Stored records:

###

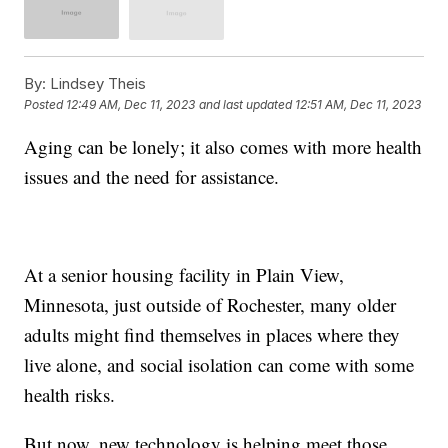
By:
Lindsey Theis
Posted
12:49 AM, Dec 11, 2023
and last updated
12:51 AM, Dec 11, 2023
Aging can be lonely; it also comes with more health
issues and the need for assistance.
At a senior housing facility in Plain View,
Minnesota, just outside of Rochester, many older
adults might find themselves in places where they
live alone, and social isolation can come with some
health risks.
But now, new technology is helping meet those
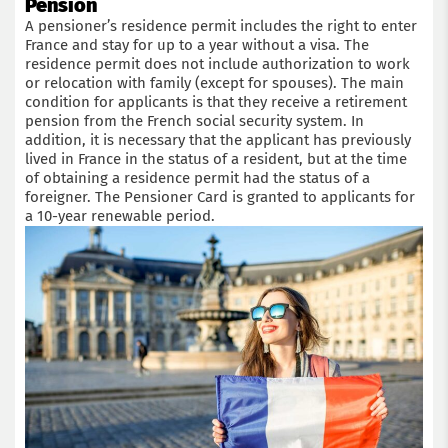
Pension
A pensioner’s residence permit includes the right to enter
France and stay for up to a year without a visa. The
residence permit does not include authorization to work
or relocation with family (except for spouses). The main
condition for applicants is that they receive a retirement
pension from the French social security system. In
addition, it is necessary that the applicant has previously
lived in France in the status of a resident, but at the time
of obtaining a residence permit had the status of a
foreigner. The Pensioner Card is granted to applicants for
a 10-year renewable period.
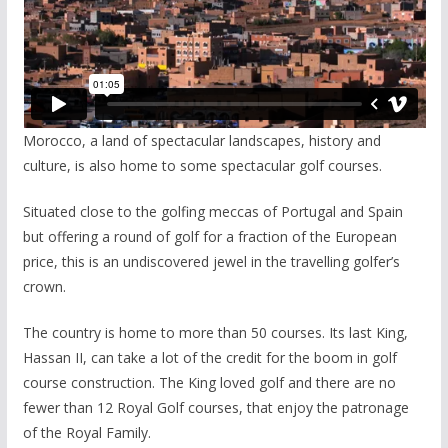
Morocco, a land of spectacular landscapes, history and
culture, is also home to some spectacular golf courses.
Situated close to the golfing meccas of Portugal and Spain
but offering a round of golf for a fraction of the European
price, this is an undiscovered jewel in the travelling golfer’s
crown.
The country is home to more than 50 courses. Its last King,
Hassan II, can take a lot of the credit for the boom in golf
course construction. The King loved golf and there are no
fewer than 12 Royal Golf courses, that enjoy the patronage
of the Royal Family.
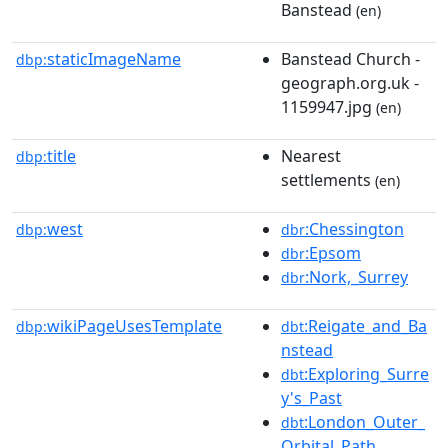
Banstead
(en)
staticImageName
Banstead Church -
dbp:
geograph.org.uk -
1159947.jpg
(en)
title
Nearest
dbp:
settlements
(en)
west
:Chessington
dbp:
dbr
:Epsom
dbr
:Nork,_Surrey
dbr
wikiPageUsesTemplate
:Reigate_and_Ba
dbp:
dbt
nstead
:Exploring_Surre
dbt
y's_Past
:London_Outer_
dbt
Orbital_Path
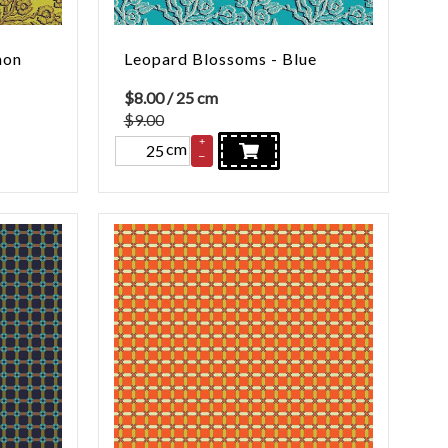
mon
Leopard Blossoms - Blue
$
8.00
/ 25 cm
$9.00
+
cm
–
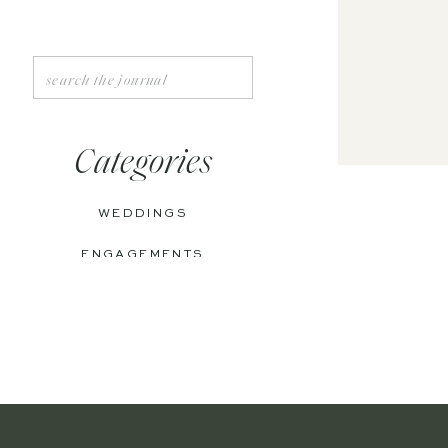
Search
for:
Categories
WEDDINGS
ENGAGEMENTS
BOUDOIR
PERSONAL
EDITORIAL
ANNIVERSARIES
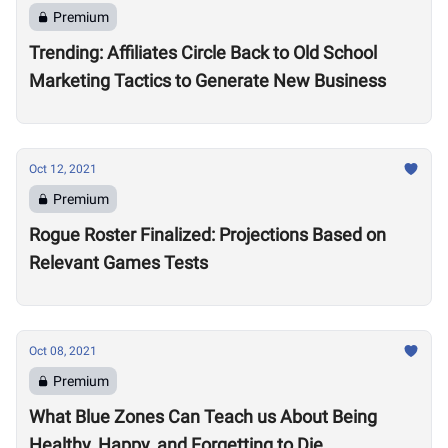
Premium
Trending: Affiliates Circle Back to Old School
Marketing Tactics to Generate New Business
Oct 12, 2021
Premium
Rogue Roster Finalized: Projections Based on
Relevant Games Tests
Oct 08, 2021
Premium
What Blue Zones Can Teach us About Being
Healthy, Happy, and Forgetting to Die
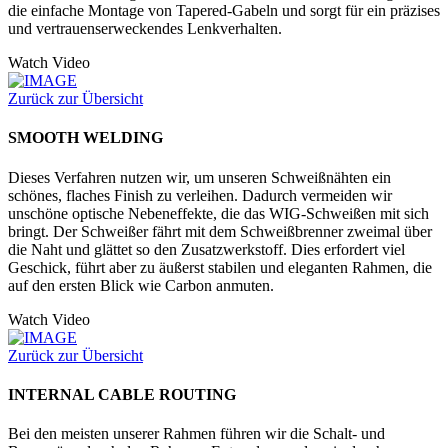
die einfache Montage von Tapered-Gabeln und sorgt für ein präzises
und vertrauenserweckendes Lenkverhalten.
Watch Video
Zurück zur Übersicht
SMOOTH WELDING
Dieses Verfahren nutzen wir, um unseren Schweißnähten ein
schönes, flaches Finish zu verleihen. Dadurch vermeiden wir
unschöne optische Nebeneffekte, die das WIG-Schweißen mit sich
bringt. Der Schweißer fährt mit dem Schweißbrenner zweimal über
die Naht und glättet so den Zusatzwerkstoff. Dies erfordert viel
Geschick, führt aber zu äußerst stabilen und eleganten Rahmen, die
auf den ersten Blick wie Carbon anmuten.
Watch Video
Zurück zur Übersicht
INTERNAL CABLE ROUTING
Bei den meisten unserer Rahmen führen wir die Schalt- und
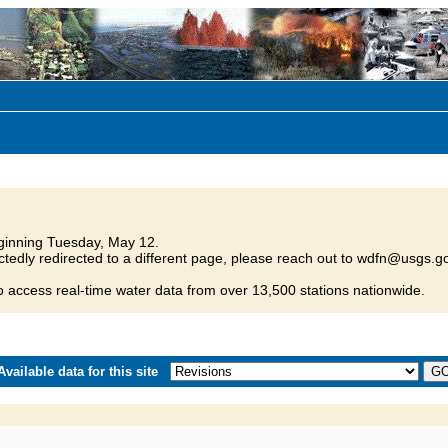
inning Tuesday, May 12.
tedly redirected to a different page, please reach out to wdfn@usgs.go
o access real-time water data from over 13,500 stations nationwide.
vailable data for this site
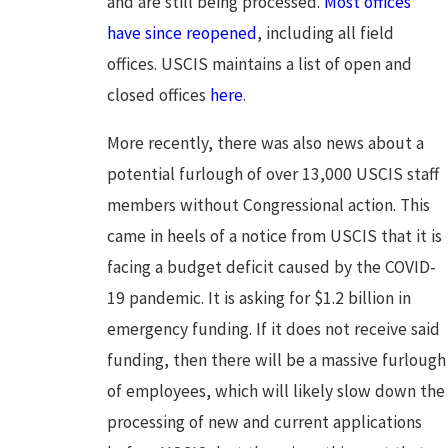
and are still being processed.
Most offices
have since reopened
, including all field
offices. USCIS maintains a list of open and
closed offices
here
.
More recently, there was also news about a
potential furlough of over 13,000 USCIS staff
members without Congressional action. This
came in heels of a notice from USCIS that it is
facing a budget deficit caused by the COVID-
19 pandemic. It is asking for $1.2 billion in
emergency funding. If it does not receive said
funding, then there will be a massive furlough
of employees, which will likely slow down the
processing of new and current applications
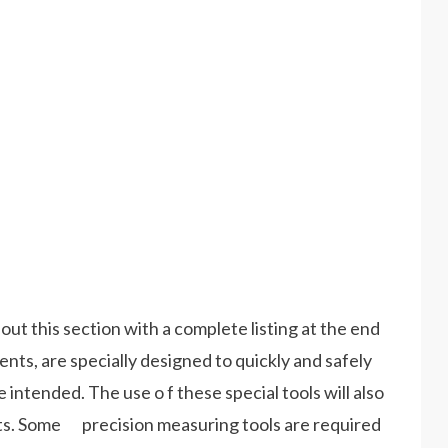
hout this section with a complete listing at the end
ts, are specially designed to quickly and safely
ntended. The use o f these special tools will also
s. Some precision measuring tools are required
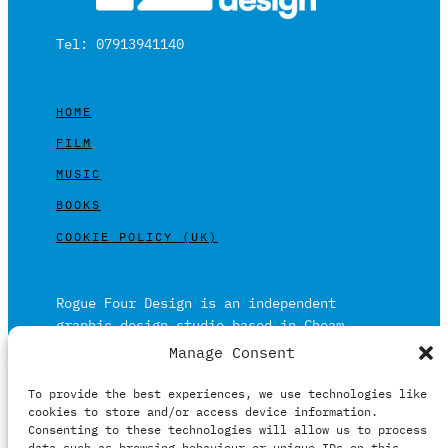
Tel: 07913941140
HOME
FILM
MUSIC
BOOKS
COOKIE POLICY (UK)
Rogue Four Design is an independent
graphic design studio based in Cheam,
Surrey on the outskirts of London and is
Manage Consent
built on over 20 years of experience.
To provide the best experiences, we use technologies like
Working in print and digital formats
cookies to store and/or access device information.
primarily within the film, music and
Consenting to these technologies will allow us to process
data such as browsing behaviour or unique IDs on this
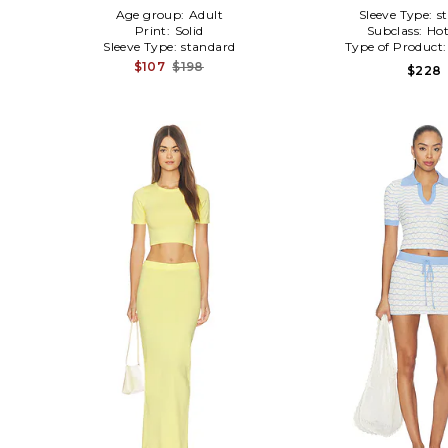
Age group:
Adult
Sleeve Type:
s
Print:
Solid
Subclass:
Hot
Sleeve Type:
standard
Type of Product
$107
$198
$228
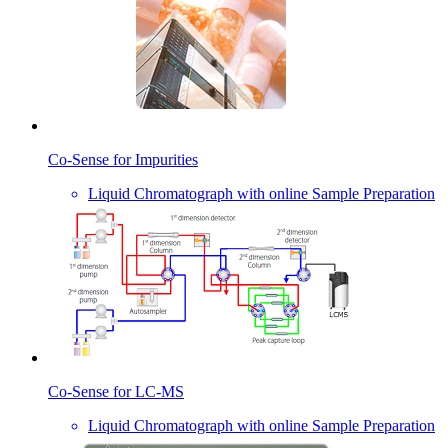
Co-Sense for Impurities
Liquid Chromatograph with online Sample Preparation
Co-Sense for LC-MS
Liquid Chromatograph with online Sample Preparation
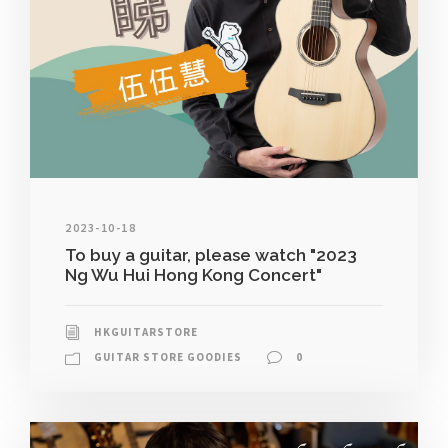
2023-10-18
To buy a guitar, please watch "2023
Ng Wu Hui Hong Kong Concert"
HKGUITARSTORE
GUITAR STORE GOODIES
0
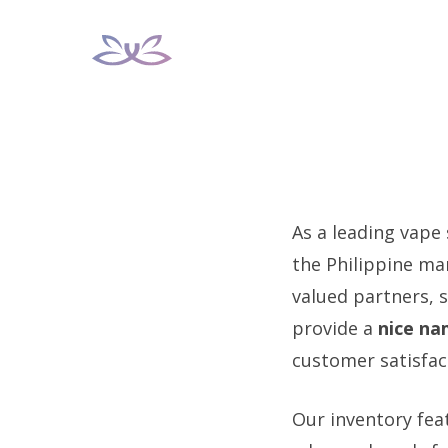
Skip
to
content
As a leading vape
the Philippine mar
valued partners, s
provide a
nice na
customer satisfac
Our inventory feat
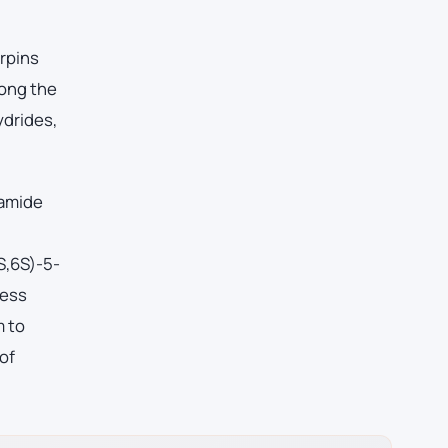
erpins
mong the
ydrides,
 amide
S,6S)-5-
cess
m to
of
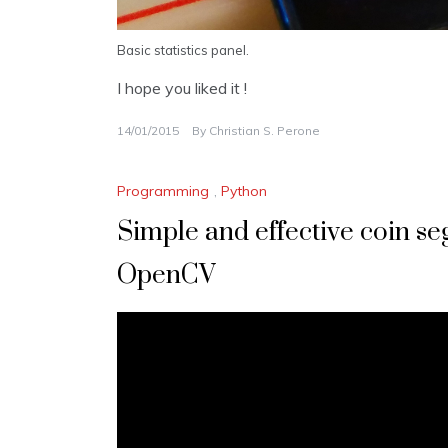
Basic statistics panel.
I hope you liked it !
14/01/2015
By
Christian S. Perone
Programming
,
Python
Simple and effective coin s
OpenCV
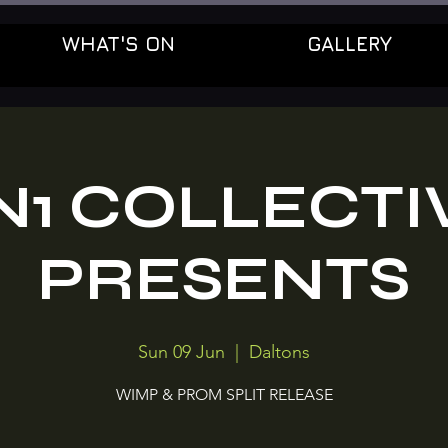
WHAT'S ON
GALLERY
N1 COLLECTI
PRESENTS
Sun 09 Jun
  |  
Daltons
WIMP & PROM SPLIT RELEASE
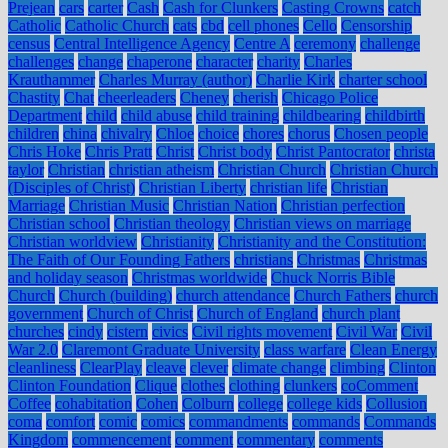
Prejean
cars
carter
Cash
Cash for Clunkers
Casting Crowns
catch
Catholic
Catholic Church
cats
cbd
cell phones
Cello
Censorship
census
Central Intelligence Agency
Centre A
ceremony
challenge
challenges
change
chaperone
character
charity
Charles
Krauthammer
Charles Murray (author)
Charlie Kirk
charter school
Chastity
Chat
cheerleaders
Cheney
cherish
Chicago Police
Department
child
child abuse
child training
childbearing
childbirth
children
china
chivalry
Chloe
choice
chores
chorus
Chosen people
Chris Hoke
Chris Pratt
Christ
Christ body
Christ Pantocrator
christa
taylor
Christian
christian atheism
Christian Church
Christian Church
(Disciples of Christ)
Christian Liberty
christian life
Christian
Marriage
Christian Music
Christian Nation
Christian perfection
Christian school
Christian theology
Christian views on marriage
Christian worldview
Christianity
Christianity and the Constitution:
The Faith of Our Founding Fathers
christians
Christmas
Christmas
and holiday season
Christmas worldwide
Chuck Norris Bible
Church
Church (building)
church attendance
Church Fathers
church
government
Church of Christ
Church of England
church plant
churches
cindy
cistern
civics
Civil rights movement
Civil War
Civil
War 2.0
Claremont Graduate University
class warfare
Clean Energy
cleanliness
ClearPlay
cleave
clever
climate change
climbing
Clinton
Clinton Foundation
Clique
clothes
clothing
clunkers
coComment
Coffee
cohabitation
Cohen
Colburn
college
college kids
Collusion
coma
comfort
comic
comics
commandments
commands
Commands
Kingdom
commencement
comment
commentary
comments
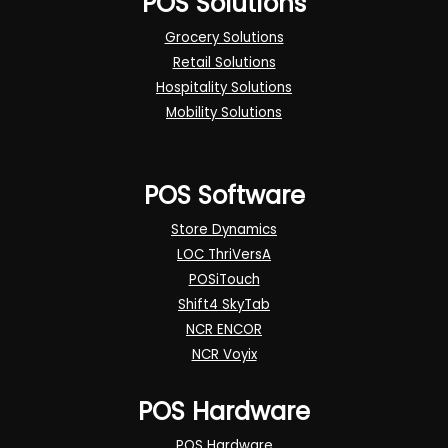
POS Solutions
Grocery Solutions
Retail Solutions
Hospitality Solutions
Mobility Solutions
POS Software
Store Dynamics
LOC ThriVersA
POSiTouch
Shift4 SkyTab
NCR ENCOR
NCR Voyix
POS Hardware
POS Hardware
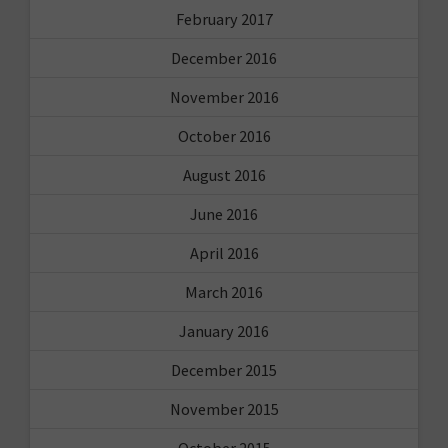
February 2017
December 2016
November 2016
October 2016
August 2016
June 2016
April 2016
March 2016
January 2016
December 2015
November 2015
October 2015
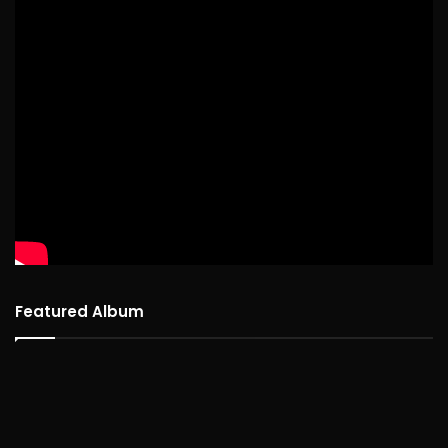
Featured Album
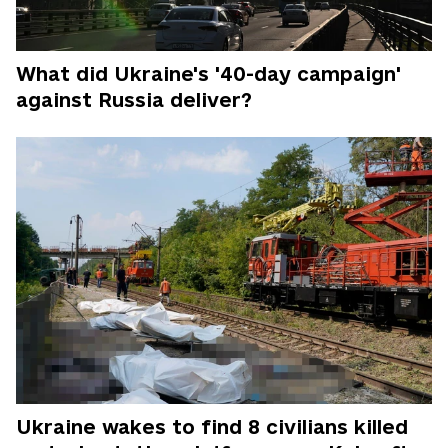
What did Ukraine's '40-day campaign'
against Russia deliver?
Ukraine wakes to find 8 civilians killed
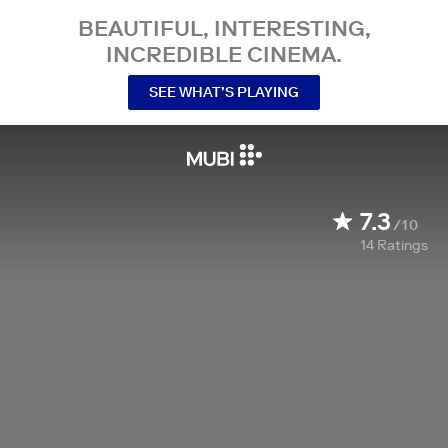
BEAUTIFUL, INTERESTING,
INCREDIBLE CINEMA.
SEE WHAT’S PLAYING
7.3
/10
14
Ratings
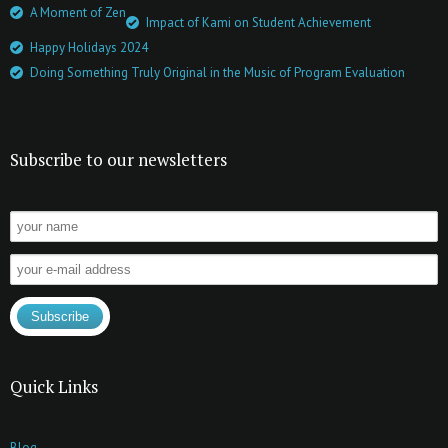
A Moment of Zen
Impact of Kami on Student Achievement
Happy Holidays 2024
Doing Something Truly Original in the Music of Program Evaluation
Subscribe to our newsletters
Quick Links
Blog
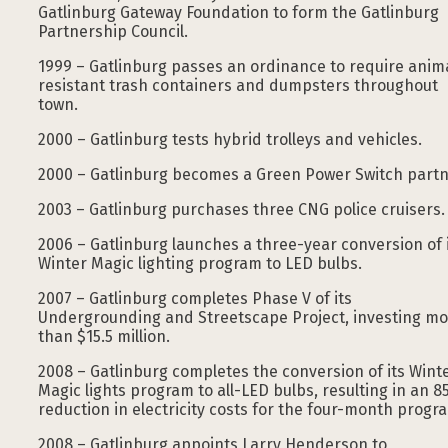
Gatlinburg Gateway Foundation to form the Gatlinburg
Partnership Council.
1999 – Gatlinburg passes an ordinance to require anim
resistant trash containers and dumpsters throughout
town.
2000 – Gatlinburg tests hybrid trolleys and vehicles.
2000 – Gatlinburg becomes a Green Power Switch partn
2003 – Gatlinburg purchases three CNG police cruisers.
2006 – Gatlinburg launches a three-year conversion of 
Winter Magic lighting program to LED bulbs.
2007 – Gatlinburg completes Phase V of its
Undergrounding and Streetscape Project, investing m
than $15.5 million.
2008 – Gatlinburg completes the conversion of its Wint
Magic lights program to all-LED bulbs, resulting in an 
reduction in electricity costs for the four-month progr
2008 – Gatlinburg appoints Larry Henderson to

###

**PROBLEM TO WORK ON:** All lines from the start of the entries above through the line containing "France and stay" are to be given again exactly; the pictures are not.

**OUTPUT FOR THIS TASK:**
By:
Lindsey Theis
Posted
12:49 AM, Dec 11, 2023
and last updated
12:51 AM, Dec 11, 2023
Aging can be lonely; it also comes with more health
issues and the need for assistance.
At a senior housing facility in Plain View,
Minnesota, just outside of Rochester, many older
adults might find themselves in places where they
live alone, and social isolation can come with some
health risks.
But now, new technology is helping meet those
Pension
A pensioner’s residence permit includes the right to enter
France and stay for up to a year without a visa. The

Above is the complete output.